- _Exercise goal_:
Beginning at the line with "Student One Laptop’ योजना 2025", output each line to the end of the listing below exactly, please.

- _Material for the task_:
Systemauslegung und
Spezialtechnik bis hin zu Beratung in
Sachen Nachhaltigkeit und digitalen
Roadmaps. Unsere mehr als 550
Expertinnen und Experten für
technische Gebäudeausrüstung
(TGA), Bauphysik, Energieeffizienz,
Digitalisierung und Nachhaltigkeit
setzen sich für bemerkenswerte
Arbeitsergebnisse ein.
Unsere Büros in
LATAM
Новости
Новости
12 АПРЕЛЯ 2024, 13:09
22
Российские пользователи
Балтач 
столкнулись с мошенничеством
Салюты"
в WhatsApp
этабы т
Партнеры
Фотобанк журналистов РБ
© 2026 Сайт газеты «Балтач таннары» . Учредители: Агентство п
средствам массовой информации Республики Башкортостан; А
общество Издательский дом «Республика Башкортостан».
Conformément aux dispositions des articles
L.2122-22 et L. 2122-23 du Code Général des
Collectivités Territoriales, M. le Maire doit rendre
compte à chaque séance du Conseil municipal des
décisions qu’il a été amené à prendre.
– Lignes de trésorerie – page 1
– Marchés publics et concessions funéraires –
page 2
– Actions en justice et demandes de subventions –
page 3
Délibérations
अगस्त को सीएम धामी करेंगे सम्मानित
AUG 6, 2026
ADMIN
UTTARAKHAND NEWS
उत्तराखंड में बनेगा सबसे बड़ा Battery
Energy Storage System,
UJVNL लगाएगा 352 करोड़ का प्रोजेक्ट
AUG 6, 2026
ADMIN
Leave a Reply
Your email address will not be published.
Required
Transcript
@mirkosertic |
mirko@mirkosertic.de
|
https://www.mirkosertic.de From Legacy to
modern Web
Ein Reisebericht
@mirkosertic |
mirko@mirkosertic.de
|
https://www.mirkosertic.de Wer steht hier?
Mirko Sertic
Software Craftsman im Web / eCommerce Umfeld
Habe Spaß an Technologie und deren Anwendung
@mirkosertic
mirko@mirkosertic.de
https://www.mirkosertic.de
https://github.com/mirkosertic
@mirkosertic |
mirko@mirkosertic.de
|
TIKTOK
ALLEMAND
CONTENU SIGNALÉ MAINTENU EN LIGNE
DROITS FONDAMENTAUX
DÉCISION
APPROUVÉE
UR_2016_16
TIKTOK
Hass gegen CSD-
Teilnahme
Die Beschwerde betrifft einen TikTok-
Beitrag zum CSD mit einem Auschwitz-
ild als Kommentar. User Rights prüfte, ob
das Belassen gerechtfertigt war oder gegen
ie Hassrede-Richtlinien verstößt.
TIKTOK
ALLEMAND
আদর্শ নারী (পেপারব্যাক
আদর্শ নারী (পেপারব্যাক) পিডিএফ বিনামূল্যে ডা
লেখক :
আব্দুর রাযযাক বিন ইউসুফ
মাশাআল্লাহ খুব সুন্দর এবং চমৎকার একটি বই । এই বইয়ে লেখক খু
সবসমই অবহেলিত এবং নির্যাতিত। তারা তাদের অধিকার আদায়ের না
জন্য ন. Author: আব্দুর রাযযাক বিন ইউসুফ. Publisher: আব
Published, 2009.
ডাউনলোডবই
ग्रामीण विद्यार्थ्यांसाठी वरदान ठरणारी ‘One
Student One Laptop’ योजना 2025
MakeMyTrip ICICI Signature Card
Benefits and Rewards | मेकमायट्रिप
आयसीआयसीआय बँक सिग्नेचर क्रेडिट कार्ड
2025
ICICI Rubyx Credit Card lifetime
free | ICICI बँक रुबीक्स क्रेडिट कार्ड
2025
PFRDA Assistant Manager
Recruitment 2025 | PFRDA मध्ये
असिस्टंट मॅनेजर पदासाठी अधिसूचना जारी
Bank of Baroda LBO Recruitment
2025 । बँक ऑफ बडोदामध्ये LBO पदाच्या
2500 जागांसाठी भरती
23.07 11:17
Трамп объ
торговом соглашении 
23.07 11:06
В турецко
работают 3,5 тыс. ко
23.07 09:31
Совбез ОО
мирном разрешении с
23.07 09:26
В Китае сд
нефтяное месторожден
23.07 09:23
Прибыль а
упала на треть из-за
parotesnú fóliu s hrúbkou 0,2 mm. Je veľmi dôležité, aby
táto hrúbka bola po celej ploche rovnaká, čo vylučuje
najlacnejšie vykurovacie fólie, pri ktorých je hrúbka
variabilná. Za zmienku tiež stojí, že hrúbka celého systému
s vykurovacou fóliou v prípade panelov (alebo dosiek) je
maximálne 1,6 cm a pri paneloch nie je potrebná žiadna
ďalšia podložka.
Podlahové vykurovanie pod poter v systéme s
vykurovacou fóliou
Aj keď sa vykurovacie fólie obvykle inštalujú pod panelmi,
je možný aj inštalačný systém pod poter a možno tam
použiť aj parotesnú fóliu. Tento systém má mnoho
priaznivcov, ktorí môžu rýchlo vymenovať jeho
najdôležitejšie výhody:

- _Task output_:
Student One Laptop’ योजना 2025
MakeMyTrip ICICI Signature Card
Benefits and Rewards | मेकमायट्रिप
आयसीआयसीआय बँक सिग्नेचर क्रेडिट कार्ड
2025
ICICI Rubyx Credit Card lifetime
free | ICICI बँक रुबीक्स क्रेडिट कार्ड
2025
PFRDA Assistant Manager
Recruitment 2025 | PFRDA मध्ये
असिस्टंट मॅनेजर पदासाठी अधिसूचना जारी
Bank of Baroda LBO Recruitment
2025 । बँक ऑफ बडोदामध्ये LBO पदाच्या
2500 जागांसाठी भरती
23.07 11:17
Трамп объ
торговом соглашении 
23.07 11:06
В турецко
работают 3,5 тыс. ко
23.07 09:31
Совбез ОО
мирном разрешении с
23.07 09:26
В Китае сд
нефтяное месторожден
23.07 09:23
Прибыль а
упала на треть из-за
parotesnú fóliu s hrúbkou 0,2 mm. Je veľmi dôležité, aby
táto hrúbka bola po celej ploche rovnaká, čo vylučuje
najlacnejšie vykurovacie fólie, pri ktorých je hrúbka
variabilná. Za zmienku tiež stojí, že hrúbka celého systému
s vykurovacou fóliou v prípade panelov (alebo dosiek) je
maximálne 1,6 cm a pri paneloch nie je potrebná žiadna
ďalšia podložka.
Podlahové vykurovanie pod poter v systéme s
vykurovacou fóliou
Aj keď sa vykurovacie fólie obvykle inštalujú pod panelmi,
je možný aj inštalačný systém pod poter a možno tam
použiť aj parotesnú fóliu. Tento systém má mnoho
priaznivcov, ktorí môžu rýchlo vymenovať jeho
najdôležitejšie výhody:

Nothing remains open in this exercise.